> [Given entries]:
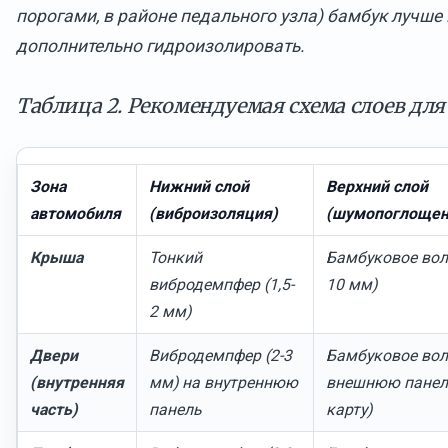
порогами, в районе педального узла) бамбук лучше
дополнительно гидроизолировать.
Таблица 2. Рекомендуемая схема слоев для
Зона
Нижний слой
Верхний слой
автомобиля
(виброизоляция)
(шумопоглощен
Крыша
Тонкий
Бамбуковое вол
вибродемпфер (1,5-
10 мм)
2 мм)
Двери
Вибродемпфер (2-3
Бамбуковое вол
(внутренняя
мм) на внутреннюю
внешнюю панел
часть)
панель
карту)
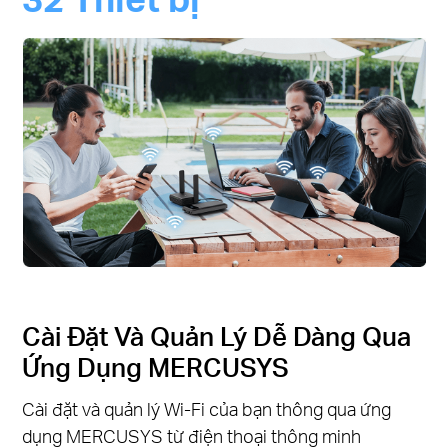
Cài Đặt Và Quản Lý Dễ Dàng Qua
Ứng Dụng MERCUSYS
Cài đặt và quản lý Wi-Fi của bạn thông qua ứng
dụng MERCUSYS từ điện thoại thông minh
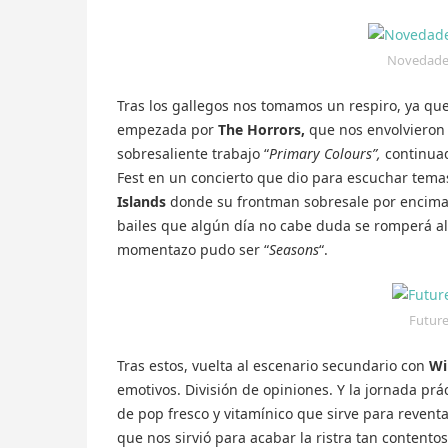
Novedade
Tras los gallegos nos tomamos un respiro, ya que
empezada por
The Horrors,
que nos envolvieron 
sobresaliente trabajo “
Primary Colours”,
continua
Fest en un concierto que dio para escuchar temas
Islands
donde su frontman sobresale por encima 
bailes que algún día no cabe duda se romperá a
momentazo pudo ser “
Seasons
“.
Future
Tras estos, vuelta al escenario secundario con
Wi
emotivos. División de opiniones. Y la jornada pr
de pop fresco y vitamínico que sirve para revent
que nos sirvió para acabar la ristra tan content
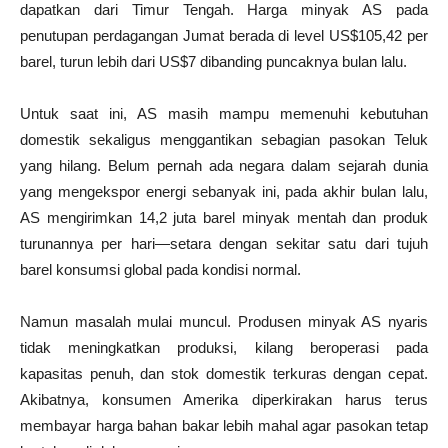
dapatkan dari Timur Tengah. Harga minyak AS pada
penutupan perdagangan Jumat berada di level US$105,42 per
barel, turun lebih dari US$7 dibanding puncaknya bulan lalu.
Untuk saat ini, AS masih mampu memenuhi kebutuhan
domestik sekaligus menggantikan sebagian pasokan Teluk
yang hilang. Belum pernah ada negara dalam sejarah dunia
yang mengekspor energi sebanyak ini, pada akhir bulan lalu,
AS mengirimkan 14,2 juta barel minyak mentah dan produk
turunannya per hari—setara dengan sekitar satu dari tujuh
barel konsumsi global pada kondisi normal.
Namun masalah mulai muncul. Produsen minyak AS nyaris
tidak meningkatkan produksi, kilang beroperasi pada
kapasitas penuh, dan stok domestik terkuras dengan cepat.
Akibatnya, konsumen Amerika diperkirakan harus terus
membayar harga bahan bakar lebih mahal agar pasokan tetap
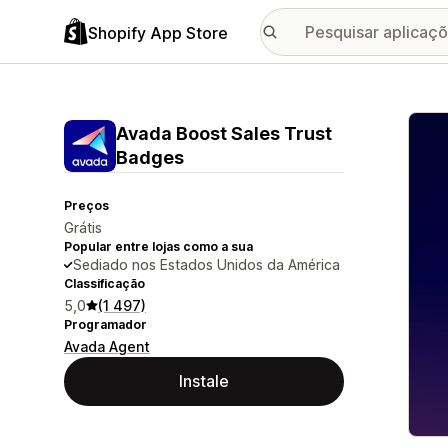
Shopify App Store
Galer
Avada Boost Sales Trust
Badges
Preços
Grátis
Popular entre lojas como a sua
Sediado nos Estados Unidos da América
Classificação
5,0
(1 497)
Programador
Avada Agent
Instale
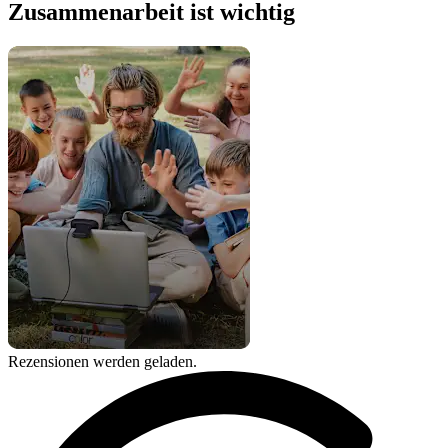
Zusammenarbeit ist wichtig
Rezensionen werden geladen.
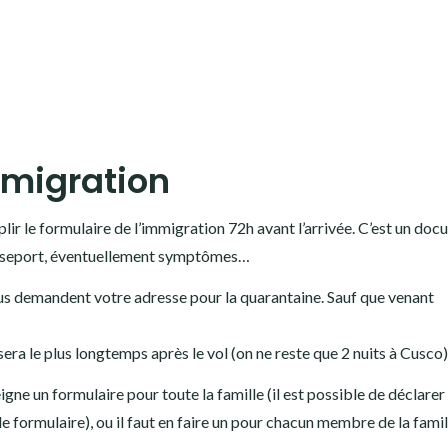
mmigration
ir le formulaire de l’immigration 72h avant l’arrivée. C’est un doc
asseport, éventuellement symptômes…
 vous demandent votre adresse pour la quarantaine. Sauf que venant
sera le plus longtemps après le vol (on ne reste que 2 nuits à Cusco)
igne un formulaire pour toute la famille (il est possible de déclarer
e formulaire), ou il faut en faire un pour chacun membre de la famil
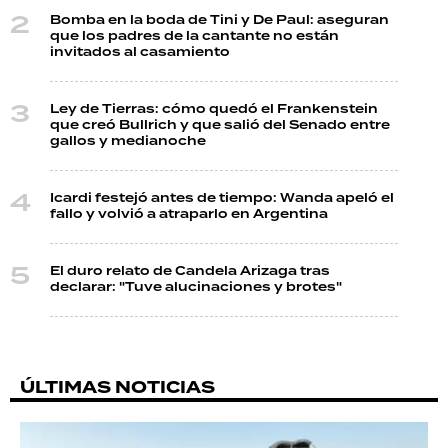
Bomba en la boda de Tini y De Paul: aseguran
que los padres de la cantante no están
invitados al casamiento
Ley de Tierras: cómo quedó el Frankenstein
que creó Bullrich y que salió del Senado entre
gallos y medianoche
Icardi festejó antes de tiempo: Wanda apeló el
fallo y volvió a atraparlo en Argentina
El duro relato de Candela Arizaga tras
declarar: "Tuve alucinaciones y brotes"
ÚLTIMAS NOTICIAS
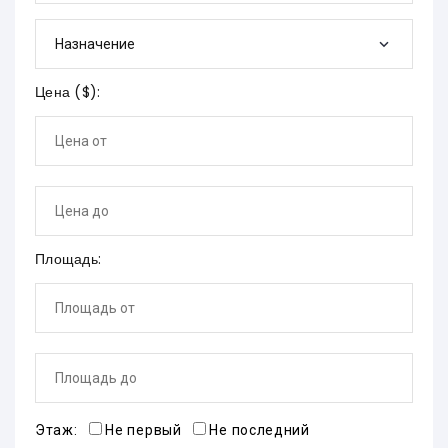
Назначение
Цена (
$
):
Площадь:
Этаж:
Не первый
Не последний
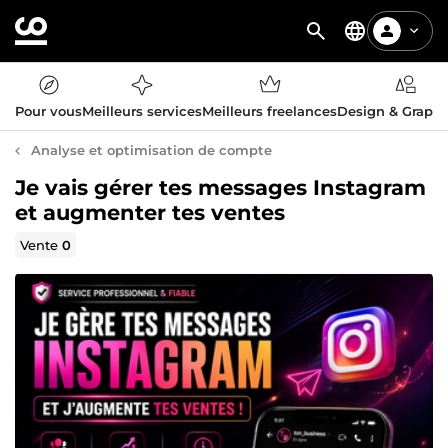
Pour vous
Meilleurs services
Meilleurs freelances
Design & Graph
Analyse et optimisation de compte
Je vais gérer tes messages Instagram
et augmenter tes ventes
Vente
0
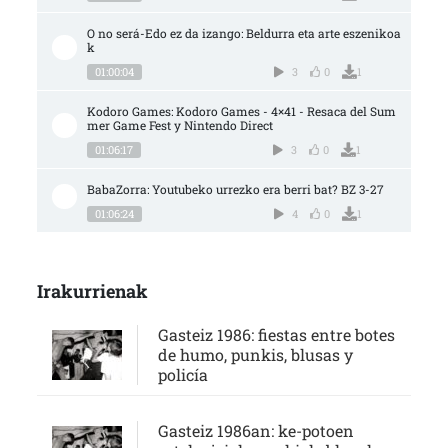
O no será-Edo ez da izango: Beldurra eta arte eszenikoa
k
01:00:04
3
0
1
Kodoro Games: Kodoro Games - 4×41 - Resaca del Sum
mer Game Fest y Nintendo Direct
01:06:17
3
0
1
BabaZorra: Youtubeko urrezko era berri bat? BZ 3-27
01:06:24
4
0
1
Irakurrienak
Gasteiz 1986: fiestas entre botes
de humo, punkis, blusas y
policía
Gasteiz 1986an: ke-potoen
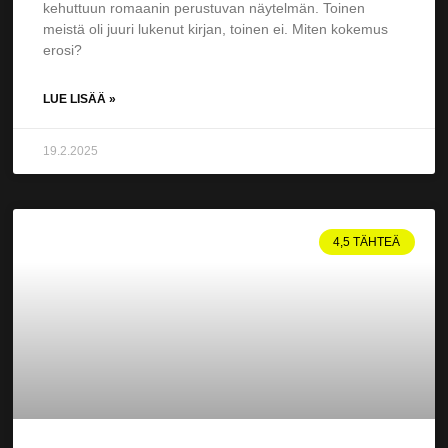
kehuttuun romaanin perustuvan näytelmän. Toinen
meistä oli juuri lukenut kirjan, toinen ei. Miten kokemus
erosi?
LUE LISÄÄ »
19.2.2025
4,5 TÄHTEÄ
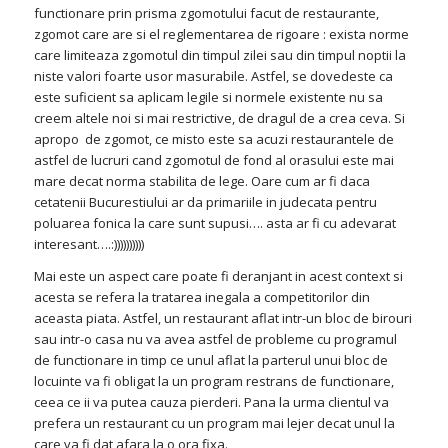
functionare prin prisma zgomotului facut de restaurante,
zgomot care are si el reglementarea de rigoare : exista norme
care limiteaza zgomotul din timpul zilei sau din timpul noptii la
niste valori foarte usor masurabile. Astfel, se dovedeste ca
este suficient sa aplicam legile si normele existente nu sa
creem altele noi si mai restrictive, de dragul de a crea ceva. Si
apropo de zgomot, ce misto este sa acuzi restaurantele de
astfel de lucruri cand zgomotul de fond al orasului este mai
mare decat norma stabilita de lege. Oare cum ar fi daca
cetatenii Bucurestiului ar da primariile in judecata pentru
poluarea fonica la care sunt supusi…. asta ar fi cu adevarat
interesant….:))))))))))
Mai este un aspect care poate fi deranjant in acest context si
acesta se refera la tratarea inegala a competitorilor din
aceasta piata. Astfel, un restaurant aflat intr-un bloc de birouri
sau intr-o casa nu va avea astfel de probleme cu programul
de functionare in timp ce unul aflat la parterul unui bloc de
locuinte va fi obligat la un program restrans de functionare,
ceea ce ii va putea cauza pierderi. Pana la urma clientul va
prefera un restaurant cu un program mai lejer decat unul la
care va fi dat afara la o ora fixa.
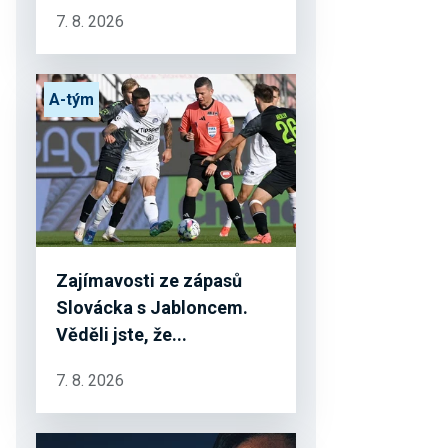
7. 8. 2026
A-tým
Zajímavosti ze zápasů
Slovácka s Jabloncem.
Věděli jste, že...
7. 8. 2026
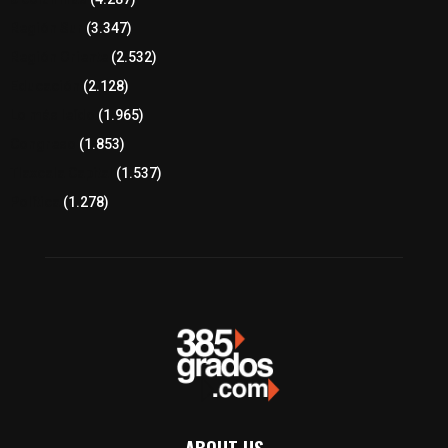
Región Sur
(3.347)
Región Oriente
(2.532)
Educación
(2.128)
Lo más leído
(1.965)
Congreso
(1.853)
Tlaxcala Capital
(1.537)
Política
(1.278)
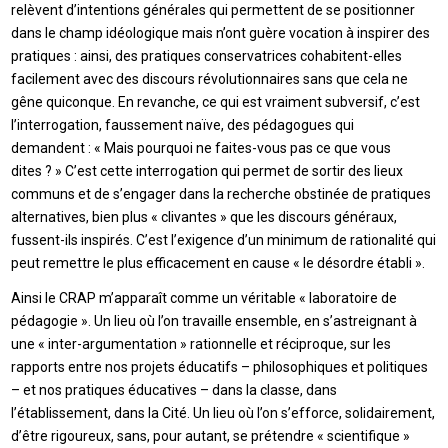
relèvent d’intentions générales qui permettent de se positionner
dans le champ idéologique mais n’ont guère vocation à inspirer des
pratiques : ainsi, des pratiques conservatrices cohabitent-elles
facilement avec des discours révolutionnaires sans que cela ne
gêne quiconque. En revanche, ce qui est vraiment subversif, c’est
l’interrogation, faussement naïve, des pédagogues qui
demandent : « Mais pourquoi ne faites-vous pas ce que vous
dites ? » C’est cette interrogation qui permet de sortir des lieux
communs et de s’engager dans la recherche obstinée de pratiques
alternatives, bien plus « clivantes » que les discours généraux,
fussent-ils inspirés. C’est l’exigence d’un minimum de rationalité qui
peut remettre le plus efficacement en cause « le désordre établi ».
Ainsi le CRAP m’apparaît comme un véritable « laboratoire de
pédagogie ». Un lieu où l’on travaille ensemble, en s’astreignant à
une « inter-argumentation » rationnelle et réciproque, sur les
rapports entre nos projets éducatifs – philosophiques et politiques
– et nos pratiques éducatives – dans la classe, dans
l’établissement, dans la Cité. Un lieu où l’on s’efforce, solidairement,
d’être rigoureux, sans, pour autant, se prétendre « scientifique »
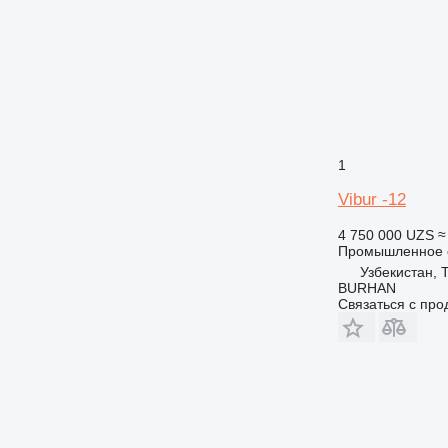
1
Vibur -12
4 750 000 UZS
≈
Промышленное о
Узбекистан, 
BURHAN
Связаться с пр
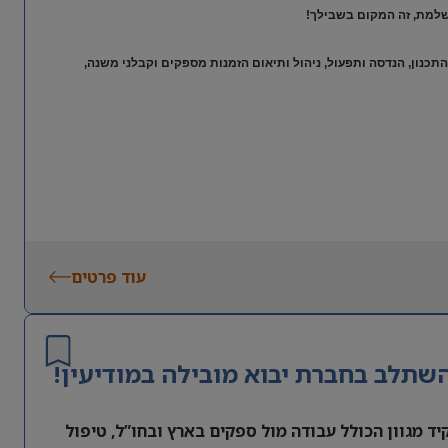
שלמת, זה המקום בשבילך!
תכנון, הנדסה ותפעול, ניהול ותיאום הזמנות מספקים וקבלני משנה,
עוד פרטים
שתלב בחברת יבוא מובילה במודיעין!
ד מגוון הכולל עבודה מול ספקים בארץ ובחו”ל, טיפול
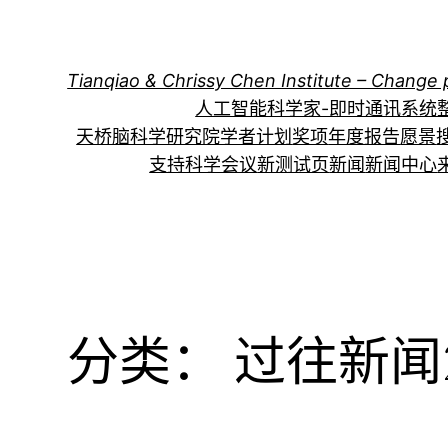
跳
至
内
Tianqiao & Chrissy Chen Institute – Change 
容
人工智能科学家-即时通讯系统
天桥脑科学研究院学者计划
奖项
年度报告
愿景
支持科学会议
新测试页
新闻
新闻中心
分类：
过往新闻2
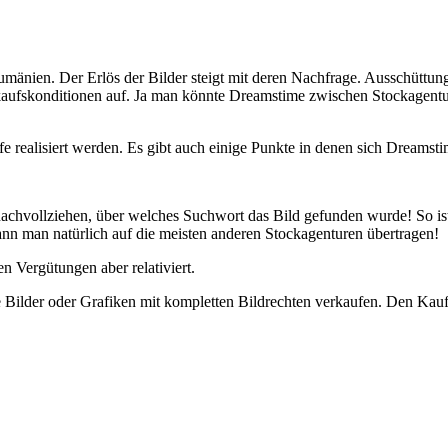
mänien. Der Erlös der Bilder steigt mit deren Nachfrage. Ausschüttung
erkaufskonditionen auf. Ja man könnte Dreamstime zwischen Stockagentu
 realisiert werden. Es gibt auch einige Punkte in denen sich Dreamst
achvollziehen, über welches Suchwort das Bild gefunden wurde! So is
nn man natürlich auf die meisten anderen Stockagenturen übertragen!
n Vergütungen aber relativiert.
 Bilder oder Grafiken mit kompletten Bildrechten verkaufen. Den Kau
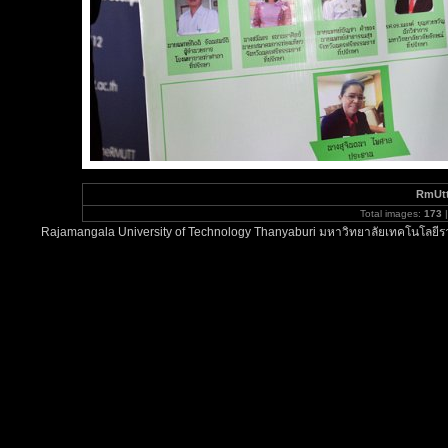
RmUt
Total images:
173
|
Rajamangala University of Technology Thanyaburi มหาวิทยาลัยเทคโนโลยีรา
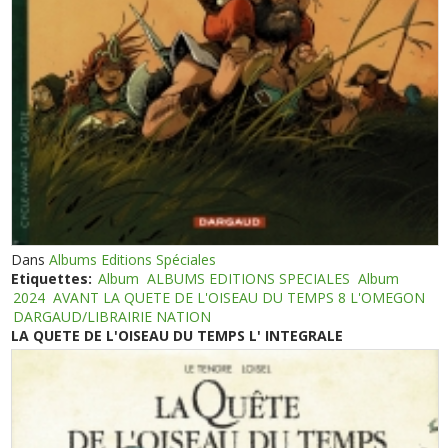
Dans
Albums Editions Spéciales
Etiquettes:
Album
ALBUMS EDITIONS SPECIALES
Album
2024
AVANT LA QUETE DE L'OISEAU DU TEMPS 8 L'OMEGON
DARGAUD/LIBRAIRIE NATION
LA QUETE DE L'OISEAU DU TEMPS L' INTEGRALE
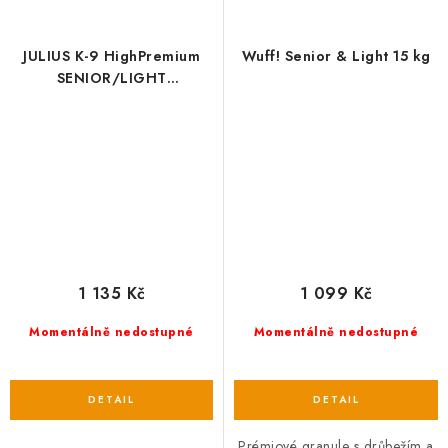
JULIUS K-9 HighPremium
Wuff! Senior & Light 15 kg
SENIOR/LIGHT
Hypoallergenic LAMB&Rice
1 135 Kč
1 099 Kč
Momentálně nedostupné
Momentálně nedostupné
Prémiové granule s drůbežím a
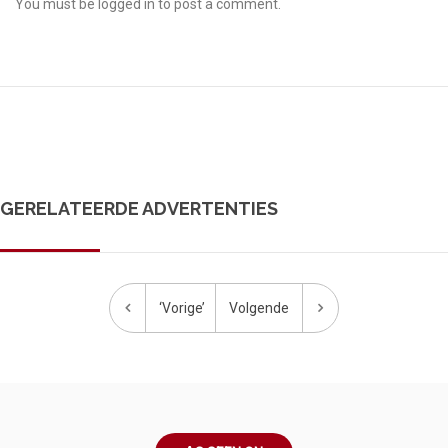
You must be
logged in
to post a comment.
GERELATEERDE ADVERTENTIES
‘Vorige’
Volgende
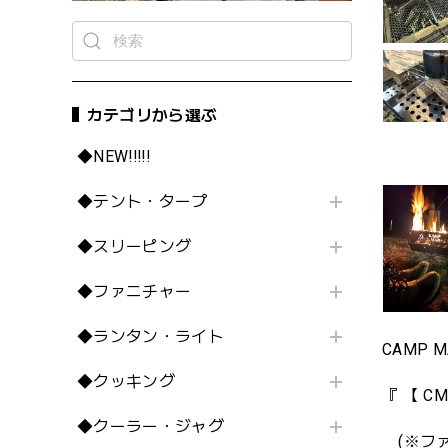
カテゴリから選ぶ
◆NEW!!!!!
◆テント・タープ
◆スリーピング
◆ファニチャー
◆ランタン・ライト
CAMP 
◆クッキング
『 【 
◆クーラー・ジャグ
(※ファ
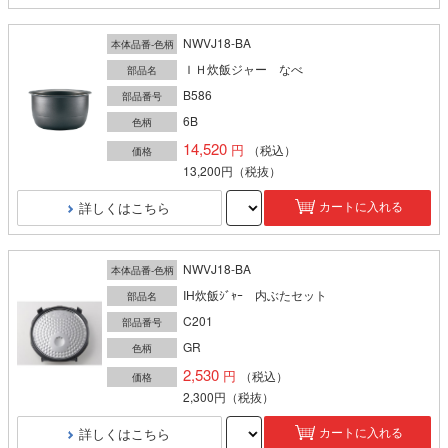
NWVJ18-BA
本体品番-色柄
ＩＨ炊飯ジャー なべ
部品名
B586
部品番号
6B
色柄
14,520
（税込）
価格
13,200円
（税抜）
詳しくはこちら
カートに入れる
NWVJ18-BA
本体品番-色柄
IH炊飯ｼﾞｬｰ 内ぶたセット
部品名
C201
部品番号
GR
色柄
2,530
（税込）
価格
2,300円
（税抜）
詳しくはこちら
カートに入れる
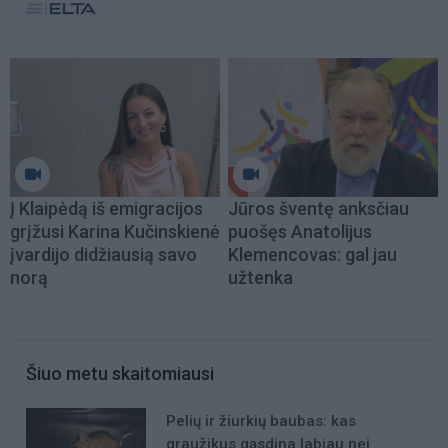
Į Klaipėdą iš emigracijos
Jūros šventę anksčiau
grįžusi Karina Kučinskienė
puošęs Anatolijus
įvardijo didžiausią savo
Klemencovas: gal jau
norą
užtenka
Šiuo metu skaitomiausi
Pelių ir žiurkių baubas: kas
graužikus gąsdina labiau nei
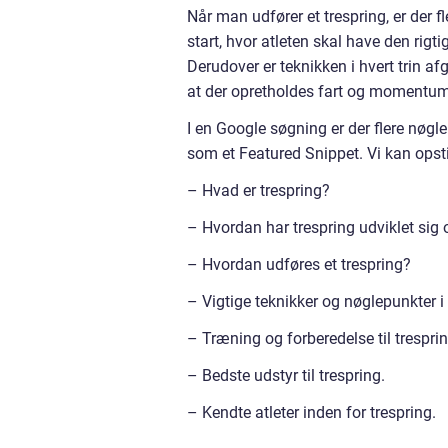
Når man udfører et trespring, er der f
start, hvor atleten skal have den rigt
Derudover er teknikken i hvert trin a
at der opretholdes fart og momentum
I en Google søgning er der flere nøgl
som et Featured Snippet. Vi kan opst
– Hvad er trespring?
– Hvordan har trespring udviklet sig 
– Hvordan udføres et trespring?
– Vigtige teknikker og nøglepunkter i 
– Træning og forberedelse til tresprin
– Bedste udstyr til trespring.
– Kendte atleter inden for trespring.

> [What to work on]:
Copy out each line in the listing that has the word "formulaire".

> [Exercise response]:
ir le formulaire de l’immigration 72h avant l’arrivée. C’est un doc
igne un formulaire pour toute la famille (il est possible de déclarer
e formulaire), ou il faut en faire un pour chacun membre de la famil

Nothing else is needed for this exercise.